QRAFT AI-Enhanced U.S. Large Cap Momentum ETF: The Fund is subject to the risk that market or economic factors impacting technology companies and companies that rely heavily on technology advances could have a major effect on the value of the Fund’s investments. The value of stocks of technology companies and companies that rely heavily on technology is particularly vulnerable to rapid changes in technology product cycles, rapid product obsolescence, the loss of patent, copyright and trademark protections, government regulation and competition, both domestically and internationally, including competition from foreign competitors with lower production costs. Technology companies and companies that rely heavily on technology, especially those of smaller, less-seasoned companies, tend to be more volatile than the overall market.

QRAFT AI-Enhanced US High Dividend ETF: Securities that pay dividends, as a group, may be out of favor with the market and underperform the overall equity market or stocks of companies that do not pay dividends.
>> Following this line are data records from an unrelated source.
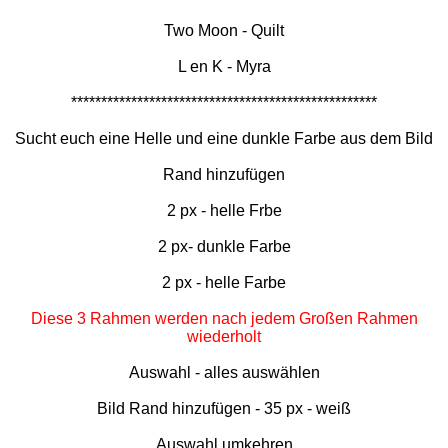
Two Moon - Quilt
L en K - Myra
***************************************************
Sucht euch eine Helle und eine dunkle Farbe aus dem Bild
Rand hinzufügen
2 px - helle Frbe
2 px- dunkle Farbe
2 px - helle Farbe
Diese 3 Rahmen werden nach jedem Großen Rahmen
wiederholt
Auswahl - alles auswählen
Bild Rand hinzufügen - 35 px - weiß
Auswahl umkehren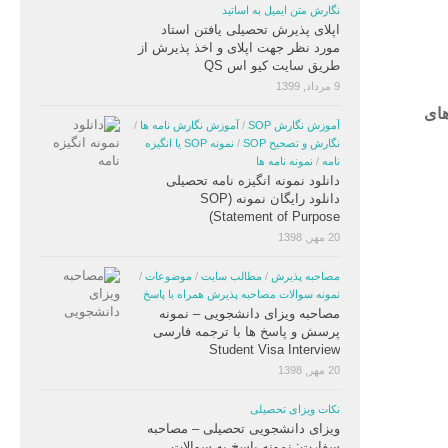
نگارش متن ایمیل به اساتید
اپلای پذیرش تحصیلی یافتن استاد
مورد نظر جهت اپلای و اخذ پذیرش از
طریق سایت کیو اس QS
9 مرداد, 1399
های
آموزش نگارش SOP
/
آموزش نگارش نامه ها
/
نگارش و تصحیح SOP
/
نمونه SOP یا انگیزه
نامه
/
نمونه نامه ها
دانلود نمونه انگیزه نامه تحصیلی
دانلود رایگان نمونه (SOP
(Statement of Purpose
20 مهر, 1398
مصاحبه پذیرش
/
مطالب سایت
/
موضوعات
/
نمونه سوالات مصاحبه پذیرش همراه با پاسخ
مصاحبه ویزای دانشجویی – نمونه
پرسش و پاسخ ها با ترجمه فارسی
Student Visa Interview
20 مهر, 1398
نکات ویزای تحصیلی
ویزای دانشجویی تحصیلی – مصاحبه
سفارت: نمونه پاسخ به سوالات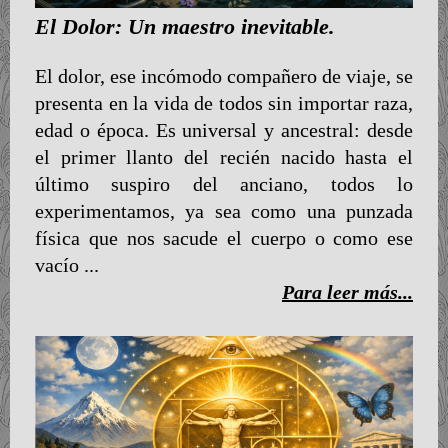
El Dolor: Un maestro inevitable.
El dolor, ese incómodo compañero de viaje, se
presenta en la vida de todos sin importar raza,
edad o época. Es universal y ancestral: desde
el primer llanto del recién nacido hasta el
último suspiro del anciano, todos lo
experimentamos, ya sea como una punzada
física que nos sacude el cuerpo o como ese
vacío ...
Para leer más...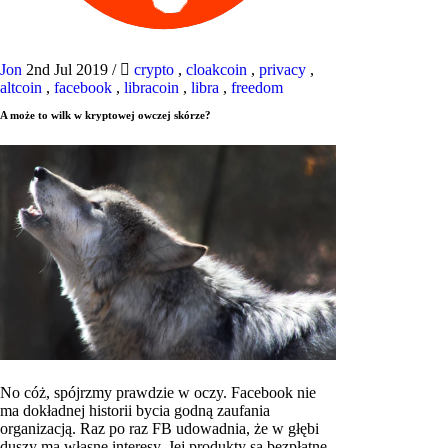
Jon
2nd Jul 2019
/
crypto
,
cloakcoin
,
privacy
,
altcoin
,
facebook
,
libracoin
,
libra
,
freedom
A może to wilk w kryptowej owczej skórze?
No cóż, spójrzmy prawdzie w oczy. Facebook nie
ma dokładnej historii bycia godną zaufania
organizacją. Raz po raz FB udowadnia, że ​​w głębi
duszy ma własne interesy. Jej produkty są bezpłatne,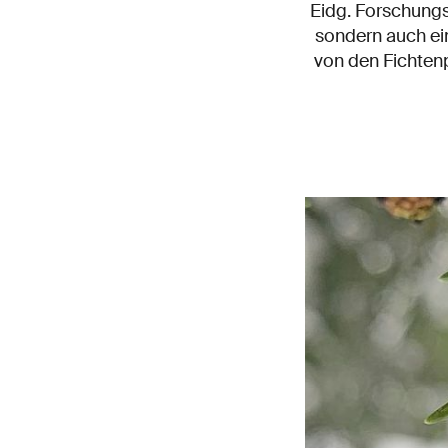
Eidg. Forschungs
sondern auch ein
von den Fichtenp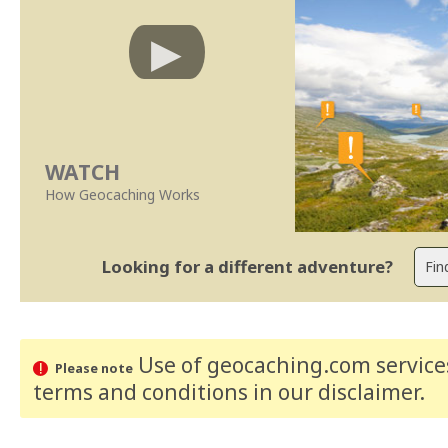
WATCH
How Geocaching Works
Looking for a different adventure?
Use of geocaching.com services
Please note
terms and conditions
in our disclaimer
.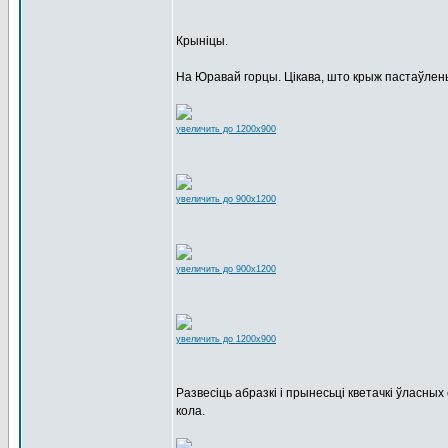
Крыніцы.
На Юравай горцы. Цікава, што крыж пастаўлены
увеличить до 1200x900
увеличить до 900x1200
увеличить до 900x1200
увеличить до 1200x900
Развесіць абразкі і прынесьці кветачкі ўласных 
кола.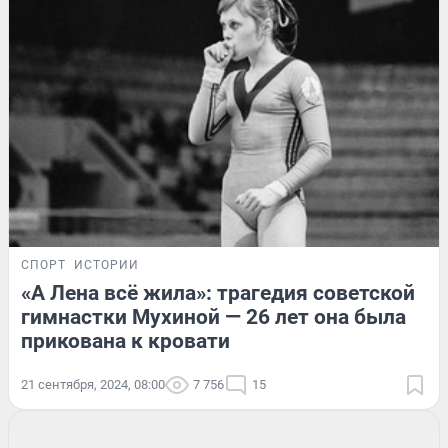
СПОРТ
ИСТОРИИ
«А Лена всё жила»: трагедия советской
гимнастки Мухиной — 26 лет она была
прикована к кровати
21 сентября, 2024, 08:00
7 756
15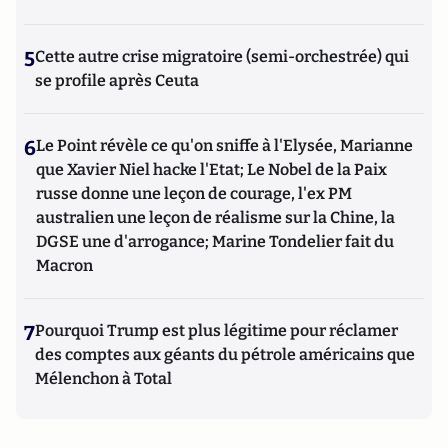
5
Cette autre crise migratoire (semi-orchestrée) qui
se profile après Ceuta
6
Le Point révèle ce qu'on sniffe à l'Elysée, Marianne
que Xavier Niel hacke l'Etat; Le Nobel de la Paix
russe donne une leçon de courage, l'ex PM
australien une leçon de réalisme sur la Chine, la
DGSE une d'arrogance; Marine Tondelier fait du
Macron
7
Pourquoi Trump est plus légitime pour réclamer
des comptes aux géants du pétrole américains que
Mélenchon à Total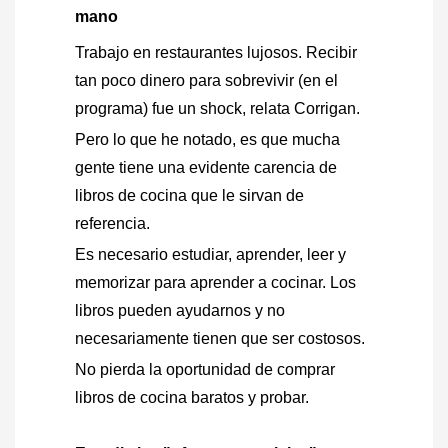
mano
Trabajo en restaurantes lujosos. Recibir
tan poco dinero para sobrevivir (en el
programa) fue un shock, relata Corrigan.
Pero lo que he notado, es que mucha
gente tiene una evidente carencia de
libros de cocina que le sirvan de
referencia.
Es necesario estudiar, aprender, leer y
memorizar para aprender a cocinar. Los
libros pueden ayudarnos y no
necesariamente tienen que ser costosos.
No pierda la oportunidad de comprar
libros de cocina baratos y probar.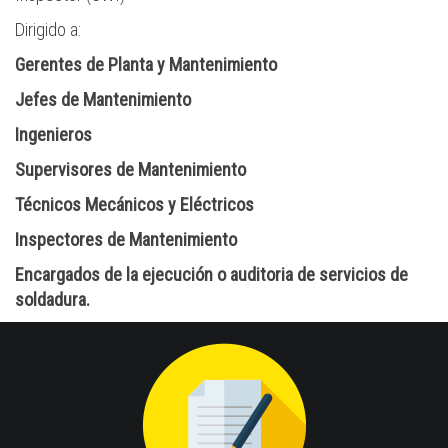
Dirigido a:
Gerentes de Planta y Mantenimiento
Jefes de Mantenimiento
Ingenieros
Supervisores de Mantenimiento
Técnicos Mecánicos y Eléctricos
Inspectores de Mantenimiento
Encargados de la ejecución o auditoria de servicios de
soldadura.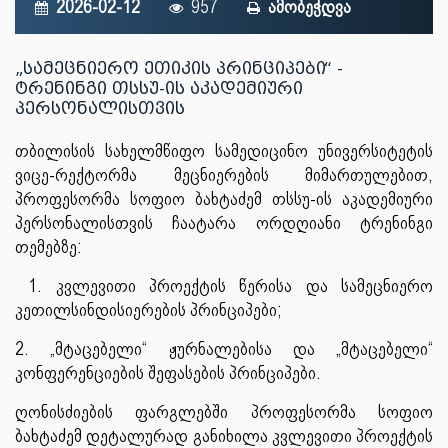
2026-02-12
957
ამობეჭდვა
„სამეცნიერო ეთიკის პრინციპები“ -
ტრენინგი თსსუ-ის აკადემიური
პერსონალისთვის
თბილისის სახელმწიფო სამედიცინო უნივერსიტეტის
ვიცე-რექტორმა მეცნიერების მიმართულებით,
პროფესორმა სოფიო ბახტაძემ თსსუ-ის აკადემიური
პერსონალისთვის ჩაატარა ორდღიანი ტრენინგი
თემებზე:
1. კვლევითი პროექტის წერისა და სამეცნიერო
კეთილსინდისიერების პრინციპები;
2. „მტაცებელი“ ჟურნალებისა და „მტაცებელი“
კონფერენციების შეფასების პრინციპები.
ღონისძიების ფარგლებში პროფესორმა სოფიო
ბახტაძემ დეტალურად განიხილა კვლევითი პროექტის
In addition, changes in the dividend policies of the companies held by the Fund or the capital resources available for such company’s dividend payments may adversely affect the Fund. In the event a company reduces or eliminates its dividend, the Fund may not only lose the dividend payout but the stock price of the company may also fall.

QRAFT AI-Enhanced U.S. Next Value ETF: The value approach to investing involves the risk that stocks may remain undervalued, undervaluation may become more severe, or perceived undervaluation may actually represent intrinsic value. Value stocks may underperform the overall equity market while the market concentrates on growth stocks. The small- and mid-capitalization companies in which the Fund invests may be more vulnerable to adverse business or economic evens than larger, more established companies, and may underperform other segments of the market or the equity market as a whole. Securities of small- and mid-capitalization companies generally trade in lower volumes, are often more vulnerable to market volatility, and are subject to greater and more unpredictable price changes than larger capitalization stocks or the stock market as a whole.

Alpha – Alpha is a measure of the active return on an investment, the performance of that investment compared with a suitable market index.

AutoML – Short for Automated Machine Learning, AutoML is the automation of the machine learning process to make machine learning jobs simpler, easier, and faster.

Kirin API - Developed by Qraft’s data scientists, integrates multiple vendors to provide both macroeconomic and company fundamentals with the correct point-in-time data.